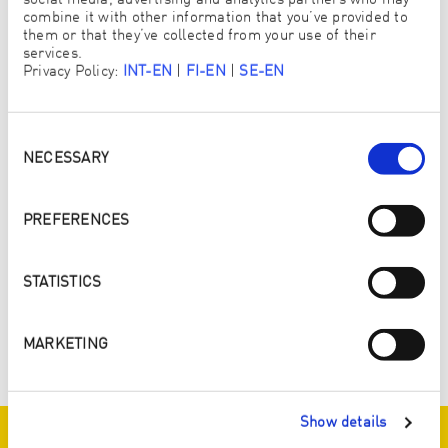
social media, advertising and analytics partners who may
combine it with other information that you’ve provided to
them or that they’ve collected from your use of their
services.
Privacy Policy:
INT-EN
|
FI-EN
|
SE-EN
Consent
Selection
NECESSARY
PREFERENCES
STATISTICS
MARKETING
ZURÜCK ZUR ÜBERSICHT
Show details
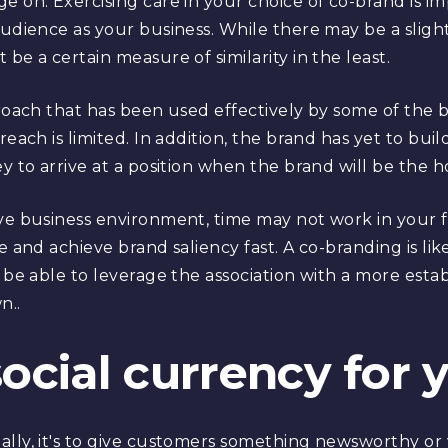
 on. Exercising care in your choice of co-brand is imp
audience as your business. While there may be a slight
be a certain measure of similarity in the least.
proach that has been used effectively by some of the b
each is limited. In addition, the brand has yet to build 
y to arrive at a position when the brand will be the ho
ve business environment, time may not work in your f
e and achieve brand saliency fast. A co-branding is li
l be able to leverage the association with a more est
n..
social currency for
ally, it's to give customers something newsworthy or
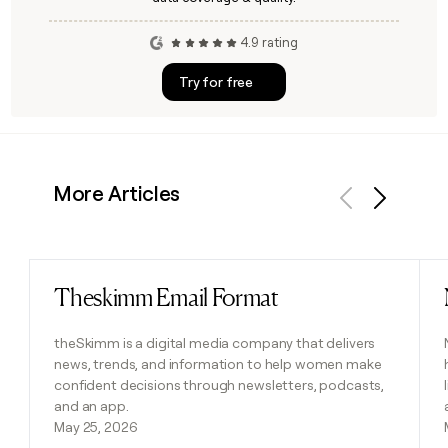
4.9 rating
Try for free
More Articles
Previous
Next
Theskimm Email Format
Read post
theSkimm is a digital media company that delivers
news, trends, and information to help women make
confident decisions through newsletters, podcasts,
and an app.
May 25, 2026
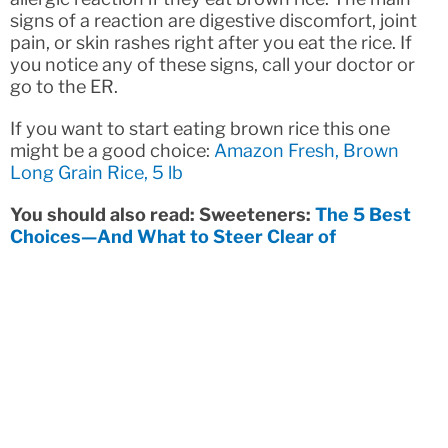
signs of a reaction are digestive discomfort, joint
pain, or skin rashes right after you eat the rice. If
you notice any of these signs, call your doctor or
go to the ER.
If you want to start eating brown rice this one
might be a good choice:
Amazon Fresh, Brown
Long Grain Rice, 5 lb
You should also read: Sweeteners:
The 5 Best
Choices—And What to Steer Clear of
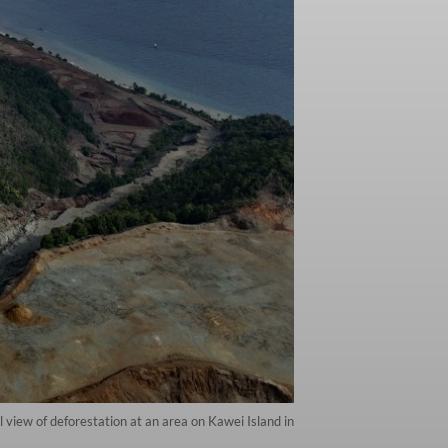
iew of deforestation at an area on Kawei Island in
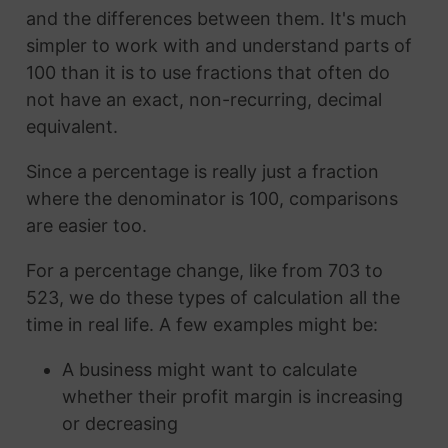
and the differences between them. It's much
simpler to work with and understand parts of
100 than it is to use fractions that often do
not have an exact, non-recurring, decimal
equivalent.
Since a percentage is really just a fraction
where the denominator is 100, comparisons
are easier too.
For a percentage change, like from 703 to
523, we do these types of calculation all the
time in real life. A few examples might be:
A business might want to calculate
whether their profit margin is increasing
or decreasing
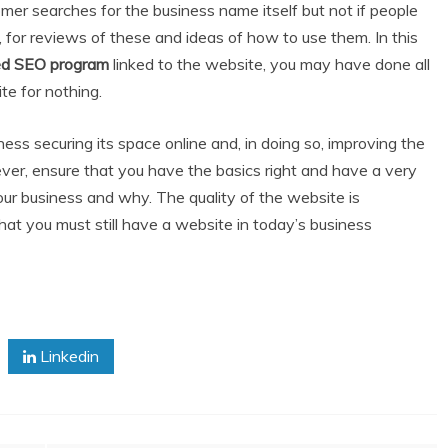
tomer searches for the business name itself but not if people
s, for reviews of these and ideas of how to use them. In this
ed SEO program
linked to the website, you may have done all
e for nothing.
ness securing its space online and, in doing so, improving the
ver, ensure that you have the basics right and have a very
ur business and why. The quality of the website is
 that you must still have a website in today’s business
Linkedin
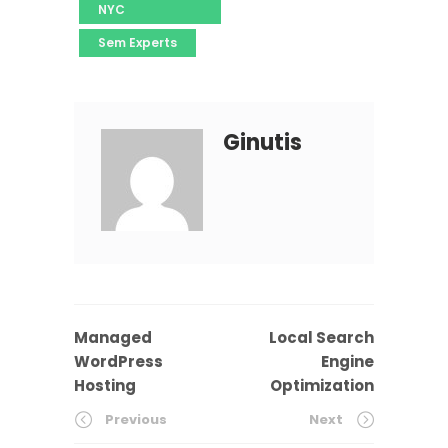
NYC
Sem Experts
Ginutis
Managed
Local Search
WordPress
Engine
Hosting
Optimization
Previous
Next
=====
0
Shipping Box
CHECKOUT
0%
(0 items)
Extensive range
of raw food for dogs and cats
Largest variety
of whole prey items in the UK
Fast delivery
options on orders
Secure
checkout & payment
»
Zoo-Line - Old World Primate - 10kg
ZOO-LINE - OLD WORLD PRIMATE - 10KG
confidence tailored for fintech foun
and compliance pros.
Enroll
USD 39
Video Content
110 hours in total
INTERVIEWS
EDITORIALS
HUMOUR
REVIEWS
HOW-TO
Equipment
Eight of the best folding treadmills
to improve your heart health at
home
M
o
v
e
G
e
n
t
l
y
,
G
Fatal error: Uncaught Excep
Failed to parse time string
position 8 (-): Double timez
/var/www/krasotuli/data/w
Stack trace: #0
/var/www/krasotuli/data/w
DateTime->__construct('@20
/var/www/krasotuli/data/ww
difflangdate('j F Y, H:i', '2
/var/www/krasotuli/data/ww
=====
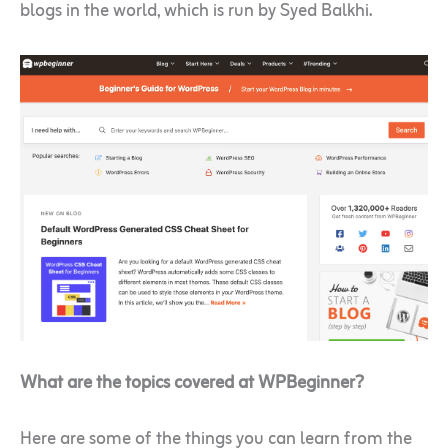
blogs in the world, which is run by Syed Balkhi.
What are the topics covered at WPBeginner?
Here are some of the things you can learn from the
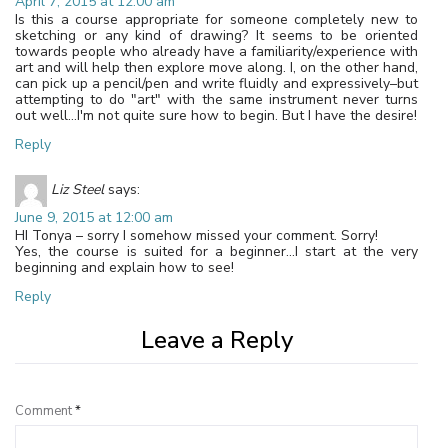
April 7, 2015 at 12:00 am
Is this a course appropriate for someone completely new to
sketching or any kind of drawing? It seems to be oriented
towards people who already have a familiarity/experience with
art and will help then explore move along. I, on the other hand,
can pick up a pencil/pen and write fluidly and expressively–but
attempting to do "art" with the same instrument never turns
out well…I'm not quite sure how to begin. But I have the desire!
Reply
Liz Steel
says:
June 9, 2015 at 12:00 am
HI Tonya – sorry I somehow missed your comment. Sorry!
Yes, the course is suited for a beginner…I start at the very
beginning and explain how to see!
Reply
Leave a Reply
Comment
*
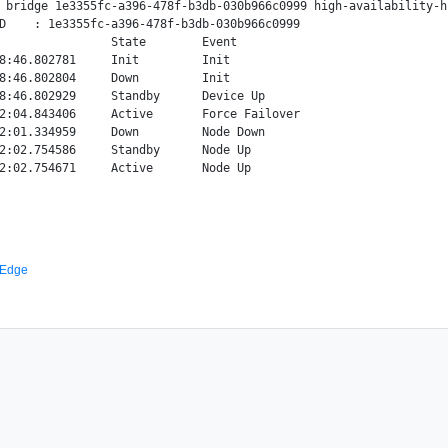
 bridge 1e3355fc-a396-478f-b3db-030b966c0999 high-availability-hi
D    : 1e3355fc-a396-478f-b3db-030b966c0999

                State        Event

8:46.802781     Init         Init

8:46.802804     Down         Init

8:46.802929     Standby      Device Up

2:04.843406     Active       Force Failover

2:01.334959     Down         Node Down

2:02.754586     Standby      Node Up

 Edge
=====
__Task brief__:
Return each line from the data where the string "position" can be found.

__Your response__:
y to arrive at a position when the brand will be the ho
position 8 (-): Double timez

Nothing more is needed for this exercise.